REQUIRED ACTION – From the listing below, copy only the lines running from the line that contains "Strategic Dimensions is" to the line that contains "Responsibilities", both included.

RECORDS –
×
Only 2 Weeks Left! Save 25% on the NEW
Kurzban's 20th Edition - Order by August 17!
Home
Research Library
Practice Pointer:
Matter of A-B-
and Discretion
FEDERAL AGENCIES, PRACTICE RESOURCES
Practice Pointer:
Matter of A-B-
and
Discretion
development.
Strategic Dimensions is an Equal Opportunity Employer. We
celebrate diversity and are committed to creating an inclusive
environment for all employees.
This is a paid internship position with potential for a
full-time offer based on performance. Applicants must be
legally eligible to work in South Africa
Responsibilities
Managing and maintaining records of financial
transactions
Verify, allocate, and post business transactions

...

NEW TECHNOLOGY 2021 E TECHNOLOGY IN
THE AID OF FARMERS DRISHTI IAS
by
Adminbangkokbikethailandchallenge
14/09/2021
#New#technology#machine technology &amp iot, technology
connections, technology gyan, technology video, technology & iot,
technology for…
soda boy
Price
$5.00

SOLUTION FOR THIS EXERCISE –
Strategic Dimensions is an Equal Opportunity Employer. We
celebrate diversity and are committed to creating an inclusive
environment for all employees.
This is a paid internship position with potential for a
full-time offer based on performance. Applicants must be
legally eligible to work in South Africa
Responsibilities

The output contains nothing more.